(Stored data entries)
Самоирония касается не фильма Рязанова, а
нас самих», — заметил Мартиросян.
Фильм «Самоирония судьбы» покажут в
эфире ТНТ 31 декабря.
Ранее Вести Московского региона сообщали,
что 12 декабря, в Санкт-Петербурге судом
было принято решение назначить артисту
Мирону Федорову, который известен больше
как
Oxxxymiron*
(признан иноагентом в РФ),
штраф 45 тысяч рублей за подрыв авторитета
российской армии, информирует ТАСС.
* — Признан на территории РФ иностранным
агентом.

---

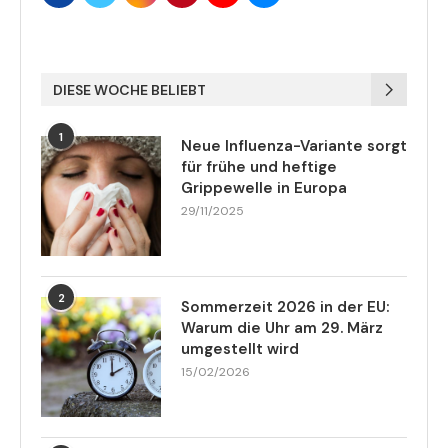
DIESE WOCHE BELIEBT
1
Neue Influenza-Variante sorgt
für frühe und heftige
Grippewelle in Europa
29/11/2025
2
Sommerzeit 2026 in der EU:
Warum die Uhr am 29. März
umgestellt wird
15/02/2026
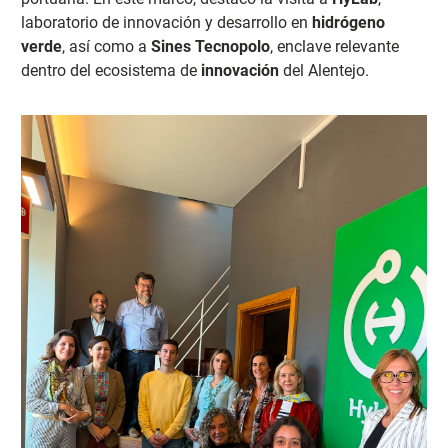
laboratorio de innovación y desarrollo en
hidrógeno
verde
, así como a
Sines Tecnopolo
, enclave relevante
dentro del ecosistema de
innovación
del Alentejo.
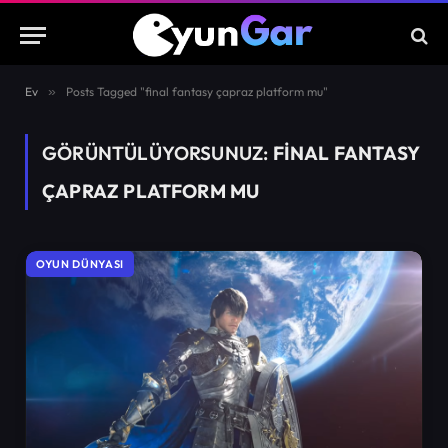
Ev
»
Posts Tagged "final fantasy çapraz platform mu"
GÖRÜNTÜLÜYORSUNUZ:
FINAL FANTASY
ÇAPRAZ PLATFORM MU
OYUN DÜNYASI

--

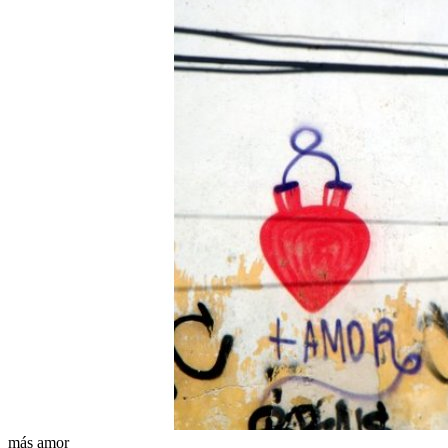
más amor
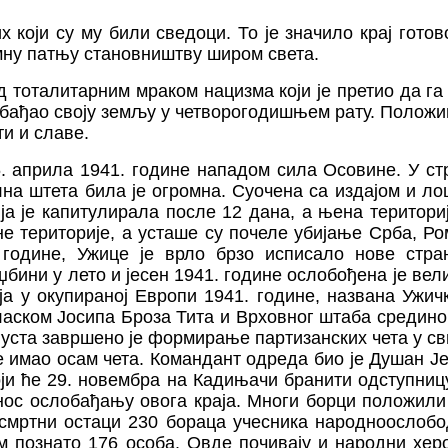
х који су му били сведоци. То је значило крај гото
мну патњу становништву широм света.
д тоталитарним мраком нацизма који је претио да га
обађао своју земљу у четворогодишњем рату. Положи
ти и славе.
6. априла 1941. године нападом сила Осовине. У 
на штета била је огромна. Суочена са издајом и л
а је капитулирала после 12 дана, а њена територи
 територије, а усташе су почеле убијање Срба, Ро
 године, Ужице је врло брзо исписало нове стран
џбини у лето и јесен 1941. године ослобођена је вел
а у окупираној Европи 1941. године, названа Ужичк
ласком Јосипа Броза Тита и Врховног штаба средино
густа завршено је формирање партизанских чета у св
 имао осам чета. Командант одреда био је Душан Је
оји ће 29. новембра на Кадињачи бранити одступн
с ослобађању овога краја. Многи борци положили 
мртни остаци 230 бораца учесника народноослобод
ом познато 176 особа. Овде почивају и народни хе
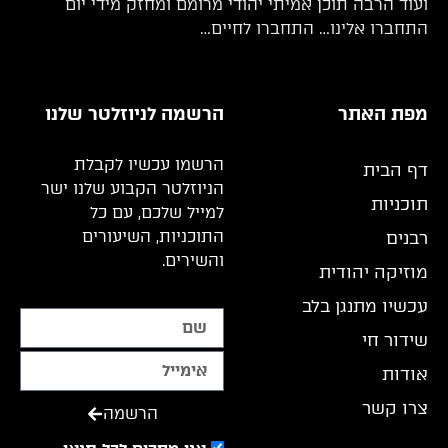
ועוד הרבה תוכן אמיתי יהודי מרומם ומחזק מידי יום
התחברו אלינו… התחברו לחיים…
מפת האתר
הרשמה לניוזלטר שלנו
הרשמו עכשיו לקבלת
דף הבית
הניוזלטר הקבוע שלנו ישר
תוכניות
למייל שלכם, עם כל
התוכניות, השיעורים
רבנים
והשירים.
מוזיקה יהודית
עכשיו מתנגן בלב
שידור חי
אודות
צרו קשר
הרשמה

◆ **TASK TO COMPLETE**
From the records above, copy out the line with "Самоирония касается не фильма Рязанова, а", the line with "(признан иноагентом в", and every line between them, word for word.

◆ **SOLUTION FOR THIS EXERCISE**
Самоирония касается не фильма Рязанова, а
нас самих», — заметил Мартиросян.
Фильм «Самоирония судьбы» покажут в
эфире ТНТ 31 декабря.
Ранее Вести Московского региона сообщали,
что 12 декабря, в Санкт-Петербурге судом
было принято решение назначить артисту
Мирону Федорову, который известен больше
как
Oxxxymiron*
(признан иноагентом в РФ),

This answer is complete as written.